Arts & Entertainment

Motmot Makeover on Marmion Way

The house at 5427 is vibrant eye-catcher for Gold Line passengers

If you've taken the Gold Line between the Highland Park and stops in the last month or so, you've probably asked yourself at least once, "what's the story with the hummingbird house on Marmion Way?"

Well, according to Gerda Govine Ituarte, the large bird painted on the front of the residence at 5427 Marmion Way is actually a Motmot, and the colorful house itself is the product of a joint effort between local and international artists and the residents of the home, the Zuniga family.

Ituarte, who along with her husband Luis Ituarte directs the Pasadena and Tijuana based Border Council of Arts and Culture/Fronterizo de Arte Y Cultura, said the council received a $10,000 grant from the National Association of Latino Arts and Culture to create the Casas Arte Home Intervention Project in Highland Park.

The Border Council of Arts and Culture already has ties to one local artist, Kathy Gallegos, owner of on 131 N. Ave. 50, which made  Highland Park a perfect place to launch their home intervention project in the United States. (The council has already completed work on a pair of homes in Tijuana, Mexico.)

"First of all, we looked at Highland Park because we have a relationship with Avenue 50 Studio and Kathy Gallegos. We wanted to have a neighborhood anchor that had been in community a long time," Ituarte said. "We didn't want to appear to be carpetbaggers."

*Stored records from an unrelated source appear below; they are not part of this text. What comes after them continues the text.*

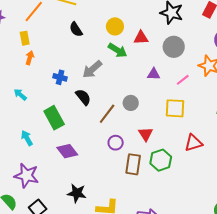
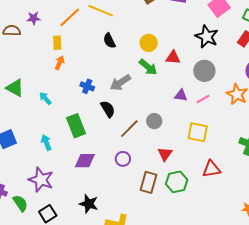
pink line: (183, 80) -> (203, 99), moved
purple circle: (116, 143) -> (123, 159), moved
purple diamond: (67, 151) -> (85, 161), turned -60

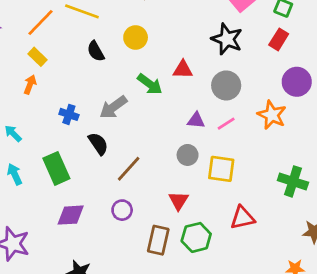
yellow rectangle: (57, 43) -> (38, 57), moved, turned -40
yellow circle: (149, 43) -> (136, 37), moved
gray circle: (154, 121) -> (188, 155), moved
cyan arrow: (46, 142) -> (15, 174), moved

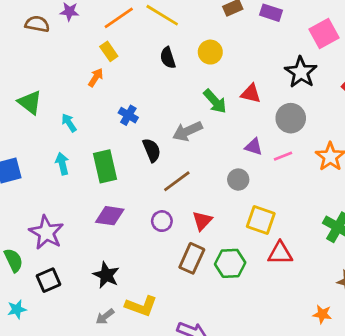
gray arrow: (113, 107) -> (187, 131), moved
yellow square: (221, 169) -> (261, 220), moved
red triangle: (179, 201) -> (202, 221), moved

The concept for the home was developed over a series of meetings between the project's artist Daniel Ruiz and the Zuniga family, who are fourth generation Nicaraguan-Americans with strong cultural roots to their native country.

That explains the Motmot, which is Nicaragua's national bird, as well as the four black volcanos and the poem by famous Nicaraguan poet Gioconda Belli on the rear side of the neighbor's garage.

"The project comes out of developing relationships with the homeowners," Ituarte said. "What we wanted to do was create beauty and use art as a connector to build relationships in Highland Park.

That desire to build relationships around art is precisely why the Border Council chose to work on a home adjacent the Gold Line--it's hard to miss.

"Highland Park is the only part of the Gold Line where we can actually see the homes as you go by on the train, and we wanted to engage riders of the gold line, Ituarte said. "Maybe they might want to come back and take pictures or ring the doorbell. It's created quite a lot of attention; it's like a bright light along Marmion Way."

The border council is hoping to complete a second restoration project on Marmion Way this this year, Ituarte said, which she hopes will turn as many heads as the first one has.

"We want to be respectful of the neighborhood, the family and Highland Park in general," she said. "People live here and we want them to feel like the art project is value added to the neighborhood."